◆ The problem ◆
From the entries that follow, pick out all lines holding "отдых".

Stored data:
┌──
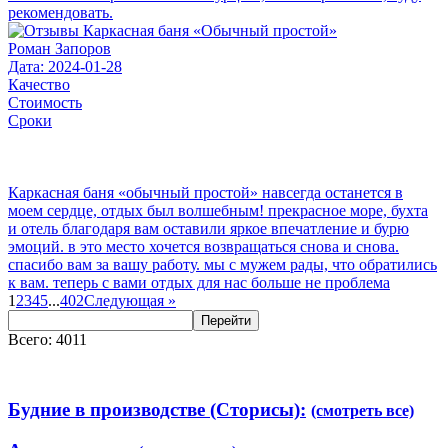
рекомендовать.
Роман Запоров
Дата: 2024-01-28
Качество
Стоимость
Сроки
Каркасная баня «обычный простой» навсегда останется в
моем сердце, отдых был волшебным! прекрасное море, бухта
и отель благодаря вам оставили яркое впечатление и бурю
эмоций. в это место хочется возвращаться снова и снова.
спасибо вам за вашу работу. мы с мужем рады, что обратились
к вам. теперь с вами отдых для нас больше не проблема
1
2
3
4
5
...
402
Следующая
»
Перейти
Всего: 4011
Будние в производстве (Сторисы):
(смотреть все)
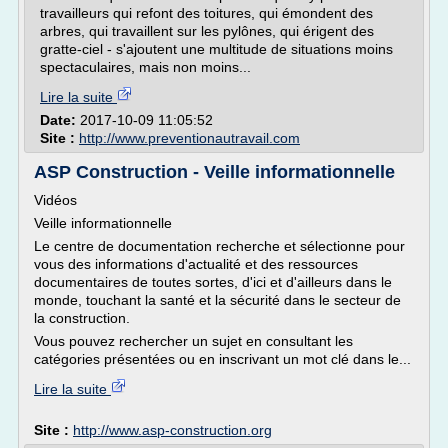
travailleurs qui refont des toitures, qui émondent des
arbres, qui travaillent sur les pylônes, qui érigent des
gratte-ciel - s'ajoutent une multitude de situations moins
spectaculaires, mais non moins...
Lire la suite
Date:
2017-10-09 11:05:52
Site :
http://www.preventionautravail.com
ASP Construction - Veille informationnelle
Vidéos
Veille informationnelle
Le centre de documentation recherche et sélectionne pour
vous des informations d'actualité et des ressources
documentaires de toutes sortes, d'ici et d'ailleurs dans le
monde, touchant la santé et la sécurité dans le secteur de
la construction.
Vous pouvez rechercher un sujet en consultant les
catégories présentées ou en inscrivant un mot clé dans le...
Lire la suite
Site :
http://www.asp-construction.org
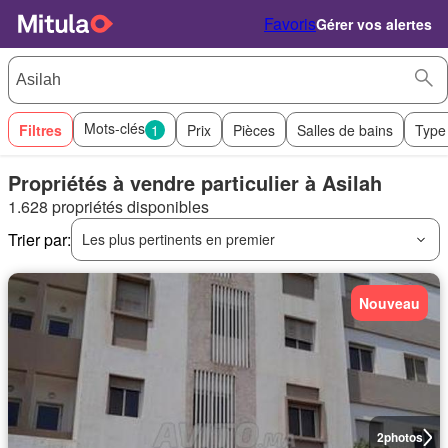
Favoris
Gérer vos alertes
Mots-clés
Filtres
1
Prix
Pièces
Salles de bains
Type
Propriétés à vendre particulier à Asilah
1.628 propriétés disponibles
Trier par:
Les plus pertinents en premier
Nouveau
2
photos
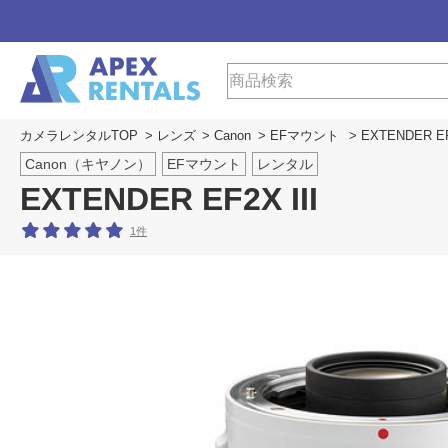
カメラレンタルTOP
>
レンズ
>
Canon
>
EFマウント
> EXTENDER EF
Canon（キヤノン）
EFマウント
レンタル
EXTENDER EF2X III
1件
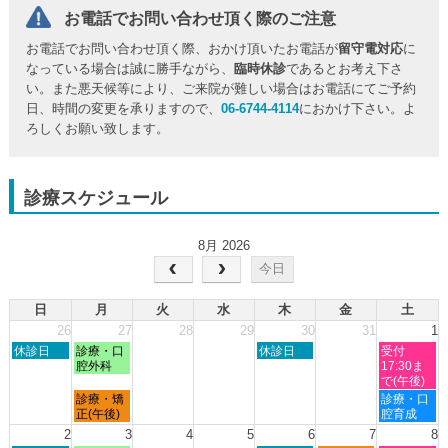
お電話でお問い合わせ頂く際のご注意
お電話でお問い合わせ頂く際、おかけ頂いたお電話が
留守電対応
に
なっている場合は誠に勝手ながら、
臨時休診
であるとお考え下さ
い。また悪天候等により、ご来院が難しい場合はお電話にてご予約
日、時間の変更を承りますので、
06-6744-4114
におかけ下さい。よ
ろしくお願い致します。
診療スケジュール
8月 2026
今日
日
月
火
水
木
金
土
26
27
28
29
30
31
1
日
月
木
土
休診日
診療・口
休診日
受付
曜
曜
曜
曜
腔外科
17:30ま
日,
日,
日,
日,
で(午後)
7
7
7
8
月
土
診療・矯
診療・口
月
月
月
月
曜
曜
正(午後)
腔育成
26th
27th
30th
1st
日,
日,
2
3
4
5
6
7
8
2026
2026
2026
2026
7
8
└──
┌──
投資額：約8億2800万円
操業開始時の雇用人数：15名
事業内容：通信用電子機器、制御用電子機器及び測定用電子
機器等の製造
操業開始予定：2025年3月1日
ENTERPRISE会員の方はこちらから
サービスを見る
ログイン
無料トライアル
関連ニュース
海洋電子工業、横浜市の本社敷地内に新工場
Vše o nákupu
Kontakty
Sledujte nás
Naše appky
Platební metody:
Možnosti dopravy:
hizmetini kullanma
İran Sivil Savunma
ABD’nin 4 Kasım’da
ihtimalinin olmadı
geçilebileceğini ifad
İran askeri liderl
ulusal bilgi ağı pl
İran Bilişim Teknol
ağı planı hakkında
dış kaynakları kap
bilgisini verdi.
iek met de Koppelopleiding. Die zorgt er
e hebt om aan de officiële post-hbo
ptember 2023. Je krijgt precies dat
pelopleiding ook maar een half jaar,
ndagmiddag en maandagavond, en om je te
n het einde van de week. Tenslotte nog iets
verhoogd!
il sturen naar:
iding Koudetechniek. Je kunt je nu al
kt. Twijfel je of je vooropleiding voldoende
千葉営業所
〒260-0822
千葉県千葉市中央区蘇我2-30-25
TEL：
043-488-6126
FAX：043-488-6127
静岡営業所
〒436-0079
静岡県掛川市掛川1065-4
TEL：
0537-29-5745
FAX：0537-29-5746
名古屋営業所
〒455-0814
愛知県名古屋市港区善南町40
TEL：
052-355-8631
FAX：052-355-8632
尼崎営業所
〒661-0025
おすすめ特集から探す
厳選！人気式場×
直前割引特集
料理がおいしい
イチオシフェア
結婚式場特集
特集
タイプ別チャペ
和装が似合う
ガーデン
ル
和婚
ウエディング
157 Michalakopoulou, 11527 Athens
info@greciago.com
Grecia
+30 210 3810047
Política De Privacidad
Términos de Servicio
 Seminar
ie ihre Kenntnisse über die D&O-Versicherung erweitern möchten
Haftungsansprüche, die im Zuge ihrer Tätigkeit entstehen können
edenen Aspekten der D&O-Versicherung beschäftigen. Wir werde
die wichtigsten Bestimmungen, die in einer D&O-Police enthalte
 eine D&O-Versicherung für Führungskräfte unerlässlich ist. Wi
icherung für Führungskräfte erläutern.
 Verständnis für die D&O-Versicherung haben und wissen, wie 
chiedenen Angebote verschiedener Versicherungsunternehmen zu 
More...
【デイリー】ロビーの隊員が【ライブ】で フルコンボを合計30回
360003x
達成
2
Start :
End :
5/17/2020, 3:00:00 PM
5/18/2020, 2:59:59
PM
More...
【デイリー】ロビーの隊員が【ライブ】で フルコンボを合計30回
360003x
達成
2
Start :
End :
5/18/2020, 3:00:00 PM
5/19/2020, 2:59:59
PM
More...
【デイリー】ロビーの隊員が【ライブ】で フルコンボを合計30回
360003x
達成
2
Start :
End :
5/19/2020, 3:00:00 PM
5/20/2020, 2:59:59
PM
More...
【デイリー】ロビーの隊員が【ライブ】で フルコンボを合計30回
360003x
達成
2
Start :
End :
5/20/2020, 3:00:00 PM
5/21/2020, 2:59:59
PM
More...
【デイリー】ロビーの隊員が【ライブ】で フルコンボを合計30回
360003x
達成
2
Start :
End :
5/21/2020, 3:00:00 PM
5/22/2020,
└──
┌──
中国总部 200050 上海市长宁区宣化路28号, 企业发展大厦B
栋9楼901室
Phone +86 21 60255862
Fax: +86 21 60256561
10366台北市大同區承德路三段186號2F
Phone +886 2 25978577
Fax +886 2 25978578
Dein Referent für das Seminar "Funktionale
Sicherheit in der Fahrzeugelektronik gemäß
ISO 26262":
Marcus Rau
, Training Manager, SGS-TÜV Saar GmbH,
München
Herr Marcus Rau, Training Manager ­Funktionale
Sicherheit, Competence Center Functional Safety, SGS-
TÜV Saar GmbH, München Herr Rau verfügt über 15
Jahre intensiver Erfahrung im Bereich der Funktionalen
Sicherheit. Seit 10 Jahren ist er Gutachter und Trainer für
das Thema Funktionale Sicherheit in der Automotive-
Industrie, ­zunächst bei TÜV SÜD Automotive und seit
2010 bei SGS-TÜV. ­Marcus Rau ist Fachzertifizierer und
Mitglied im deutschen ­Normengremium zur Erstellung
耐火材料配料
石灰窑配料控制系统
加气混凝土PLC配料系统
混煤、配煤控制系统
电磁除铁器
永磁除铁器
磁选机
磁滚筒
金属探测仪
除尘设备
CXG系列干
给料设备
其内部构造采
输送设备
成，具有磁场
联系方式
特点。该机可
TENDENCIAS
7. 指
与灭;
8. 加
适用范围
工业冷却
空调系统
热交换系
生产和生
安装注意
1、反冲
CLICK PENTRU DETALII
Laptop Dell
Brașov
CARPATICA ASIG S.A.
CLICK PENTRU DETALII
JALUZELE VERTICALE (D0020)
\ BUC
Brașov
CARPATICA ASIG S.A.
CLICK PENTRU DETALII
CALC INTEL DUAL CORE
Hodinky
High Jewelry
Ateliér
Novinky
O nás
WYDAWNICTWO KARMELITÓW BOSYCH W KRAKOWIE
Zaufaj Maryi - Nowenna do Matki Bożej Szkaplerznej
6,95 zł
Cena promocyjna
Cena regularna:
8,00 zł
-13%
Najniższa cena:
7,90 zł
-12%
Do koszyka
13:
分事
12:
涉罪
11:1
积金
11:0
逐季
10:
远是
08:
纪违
└──
◆ Output for this exercise ◆
моем сердце, отдых был волшебным! прекрасное море, бухта
к вам. теперь с вами отдых для нас больше не проблема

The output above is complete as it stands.